Before starting with the technical and theoretical part of the work, we believe it is important to briefly describe the historical context and the economic conditions of the period under study, which covers from 1994 to 2015. To do this, we will concentrate on analyzing the most relevant facts considering changes and fiscal transformations in order to present a broad framework to provide ideas on the structural fiscal balance, decentralization, the General System of Royalties (GSR) and the General System of Participation (GSP).

First of all, it must be said that the size of the state has increased. According to Gómez and Posada (2002), the level of public expenditure was modest in Colombia until the end of the 1970s and began to increase significantly only between 1980 and 2000. This caused public expenditure to increase from about 9.0% to more than 33% of Gross Domestic Product (GDP), not including public debt service. In that period, public expenditure was transformed mainly into investment in human capital (health and education) and infrastructure.

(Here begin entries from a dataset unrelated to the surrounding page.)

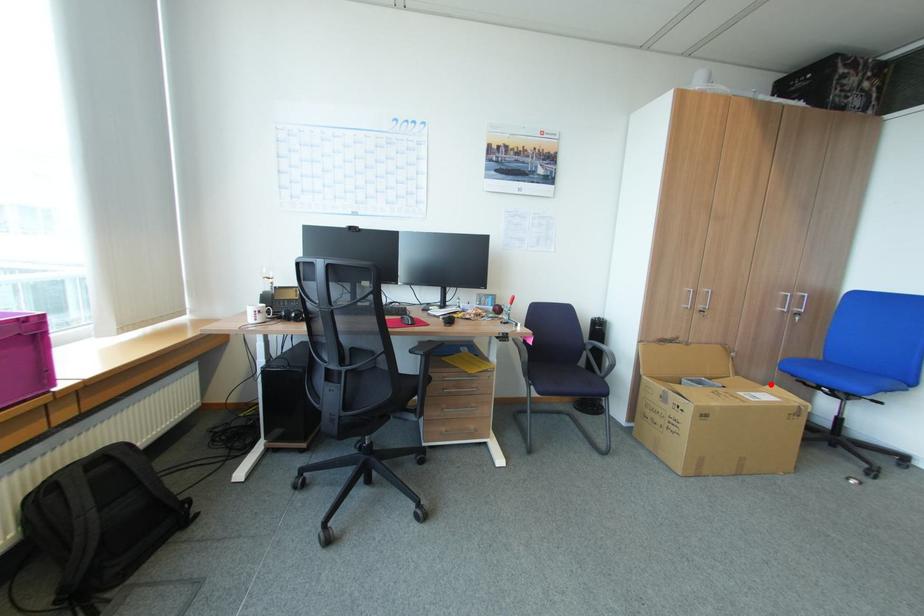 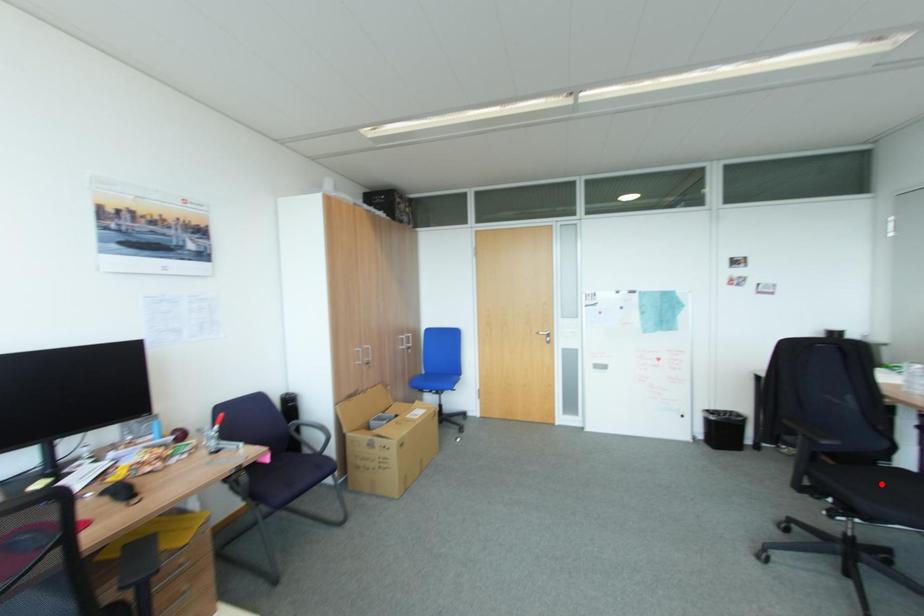 I am providing you with two images of the same scene from different viewpoints. A red point is marked on the first image and another point is marked on the second image. Do the highlighted points in image1 and image2 indicate the same real-world spot?

No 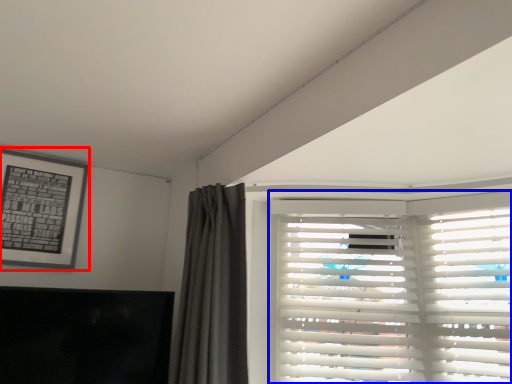 Question: Among these objects, which one is nearest to the camera, picture frame (highlighted by a red box) or window blind (highlighted by a blue box)?

Choices:
 (A) picture frame
 (B) window blind

Answer: (B) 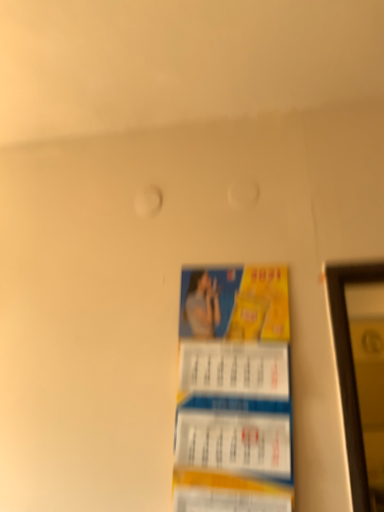 What is the approximate height of yellow paper poster at center?

yellow paper poster at center is 26.56 inches tall.

At what (x,y) coordinates should I click in order to perform the action: click on yellow paper poster at center. Please return your answer as a coordinate pair (x, y). Image resolution: width=384 pixels, height=512 pixels. Looking at the image, I should click on (234, 391).

What do you see at coordinates (234, 391) in the screenshot?
I see `yellow paper poster at center` at bounding box center [234, 391].

At what (x,y) coordinates should I click in order to perform the action: click on yellow paper poster at center. Please return your answer as a coordinate pair (x, y). This screenshot has width=384, height=512. Looking at the image, I should click on (234, 391). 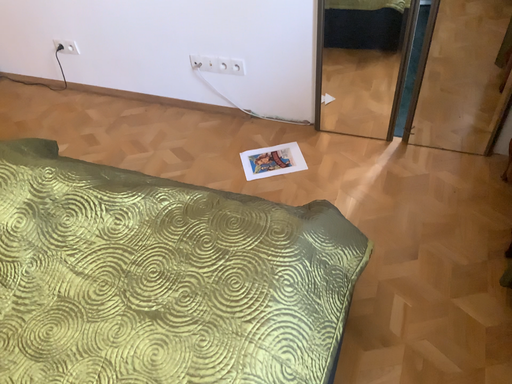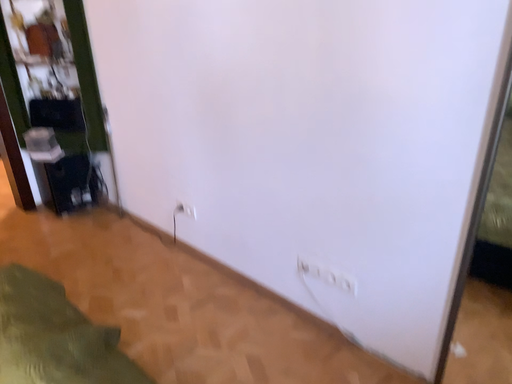 Question: How did the camera likely rotate when shooting the video?

Choices:
 (A) rotated right
 (B) rotated left

Answer: (B) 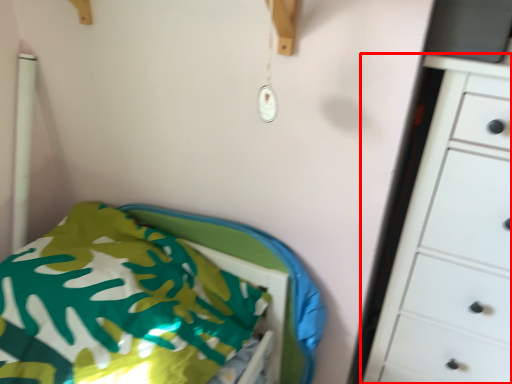 Question: From the image, what is the correct spatial relationship of chest of drawers (annotated by the red box) in relation to furniture?

Choices:
 (A) left
 (B) right

Answer: (B) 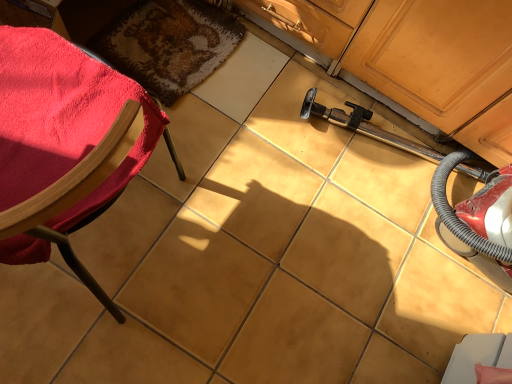 At what (x,y) coordinates should I click in order to perform the action: click on vacant location below velvet red chair at left (from a real-world perspective). Please return your answer as a coordinate pair (x, y). This screenshot has width=512, height=384. Looking at the image, I should click on (100, 243). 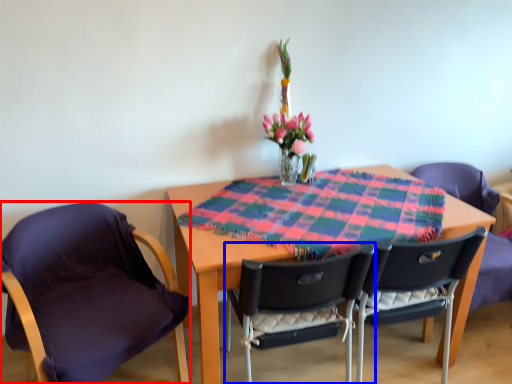 Question: Which object is closer to the camera taking this photo, chair (highlighted by a red box) or chair (highlighted by a blue box)?

Choices:
 (A) chair
 (B) chair

Answer: (A) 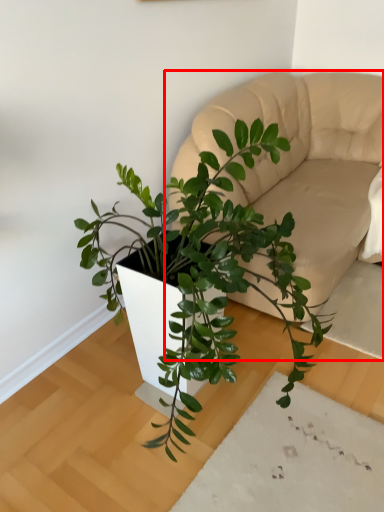 Question: In this image, where is couch (annotated by the red box) located relative to houseplant?

Choices:
 (A) left
 (B) right

Answer: (B)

Within this process of state size transformation, some changes took place. One of the most important was the decentralization process, which began mainly in 1980 and was consolidated with the 1991 political constitution. The purpose of this process was to strengthen regional finances in order to provide fiscal autonomy to municipalities and departments. This was materialized with the implementation of different laws2, where the tax on liquor, cigarettes, and gasoline was changed at departmental level, while at municipal level some changed was about the cadastral appraisals for the property tax and the assignment of rents were carried out value-added tax (VAT). With the Colombian constitution of 1991, decentralization (not only fiscal but also political) was deepened. New parameters were established for fiscal assignment towards the departments, and there was an increasing participation of the municipalities in the current revenues of the nation and the rights on royalties. Subsequently, the transfer of resources and competences was regulated. Finally, in 2012, royalties were regulated, thus ending the process of decentralization, broadly speaking.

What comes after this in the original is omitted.